* [Problem to work on]: Provide an exact transcription of all the records.
Start of Block
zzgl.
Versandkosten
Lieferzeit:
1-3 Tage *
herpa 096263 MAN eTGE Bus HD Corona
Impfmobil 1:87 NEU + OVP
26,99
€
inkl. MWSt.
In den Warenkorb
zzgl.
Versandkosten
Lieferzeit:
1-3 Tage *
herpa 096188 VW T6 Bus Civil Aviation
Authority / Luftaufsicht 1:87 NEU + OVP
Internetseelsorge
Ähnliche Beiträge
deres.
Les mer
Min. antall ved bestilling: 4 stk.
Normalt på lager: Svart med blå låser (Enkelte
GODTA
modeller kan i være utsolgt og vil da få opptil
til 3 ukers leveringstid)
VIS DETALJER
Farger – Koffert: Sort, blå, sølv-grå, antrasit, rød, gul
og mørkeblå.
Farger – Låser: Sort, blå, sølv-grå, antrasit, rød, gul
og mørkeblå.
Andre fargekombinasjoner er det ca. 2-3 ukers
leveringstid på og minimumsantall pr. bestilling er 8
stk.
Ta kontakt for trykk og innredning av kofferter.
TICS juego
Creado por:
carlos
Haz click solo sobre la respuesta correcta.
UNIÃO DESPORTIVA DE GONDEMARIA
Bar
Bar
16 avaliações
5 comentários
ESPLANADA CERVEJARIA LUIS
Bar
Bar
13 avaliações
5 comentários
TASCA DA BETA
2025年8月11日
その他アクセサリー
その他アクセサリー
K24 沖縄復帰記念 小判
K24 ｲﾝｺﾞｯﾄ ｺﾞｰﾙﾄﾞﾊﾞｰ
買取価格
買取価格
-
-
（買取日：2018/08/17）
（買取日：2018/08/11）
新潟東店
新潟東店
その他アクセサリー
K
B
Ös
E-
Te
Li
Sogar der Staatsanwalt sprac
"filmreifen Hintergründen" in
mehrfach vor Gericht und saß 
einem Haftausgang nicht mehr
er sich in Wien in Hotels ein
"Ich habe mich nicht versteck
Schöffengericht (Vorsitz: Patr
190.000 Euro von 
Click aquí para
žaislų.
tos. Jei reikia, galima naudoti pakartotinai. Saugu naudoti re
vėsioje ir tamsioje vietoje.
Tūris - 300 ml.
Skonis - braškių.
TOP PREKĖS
End of Block
* [Result of the task]:
zzgl.
Versandkosten
Lieferzeit:
1-3 Tage *
herpa 096263 MAN eTGE Bus HD Corona
Impfmobil 1:87 NEU + OVP
26,99
€
inkl. MWSt.
In den Warenkorb
zzgl.
Versandkosten
Lieferzeit:
1-3 Tage *
herpa 096188 VW T6 Bus Civil Aviation
Authority / Luftaufsicht 1:87 NEU + OVP
Internetseelsorge
Ähnliche Beiträge
deres.
Les mer
Min. antall ved bestilling: 4 stk.
Normalt på lager: Svart med blå låser (Enkelte
GODTA
modeller kan i være utsolgt og vil da få opptil
til 3 ukers leveringstid)
VIS DETALJER
Farger – Koffert: Sort, blå, sølv-grå, antrasit, rød, gul
og mørkeblå.
Farger – Låser: Sort, blå, sølv-grå, antrasit, rød, gul
og mørkeblå.
Andre fargekombinasjoner er det ca. 2-3 ukers
leveringstid på og minimumsantall pr. bestilling er 8
stk.
Ta kontakt for trykk og innredning av kofferter.
TICS juego
Creado por:
carlos
Haz click solo sobre la respuesta correcta.
UNIÃO DESPORTIVA DE GONDEMARIA
Bar
Bar
16 avaliações
5 comentários
ESPLANADA CERVEJARIA LUIS
Bar
Bar
13 avaliações
5 comentários
TASCA DA BETA
2025年8月11日
その他アクセサリー
その他アクセサリー
K24 沖縄復帰記念 小判
K24 ｲﾝｺﾞｯﾄ ｺﾞｰﾙﾄﾞﾊﾞｰ
買取価格
買取価格
-
-
（買取日：2018/08/17）
（買取日：2018/08/11）
新潟東店
新潟東店
その他アクセサリー
K
B
Ös
E-
Te
Li
Sogar der Staatsanwalt sprac
"filmreifen Hintergründen" in
mehrfach vor Gericht und saß 
einem Haftausgang nicht mehr
er sich in Wien in Hotels ein
"Ich habe mich nicht versteck
Schöffengericht (Vorsitz: Patr
190.000 Euro von 
Click aquí para
žaislų.
tos. Jei reikia, galima naudoti pakartotinai. Saugu naudoti re
vėsioje ir tamsioje vietoje.
Tūris - 300 ml.
Skonis - braškių.
TOP PREKĖS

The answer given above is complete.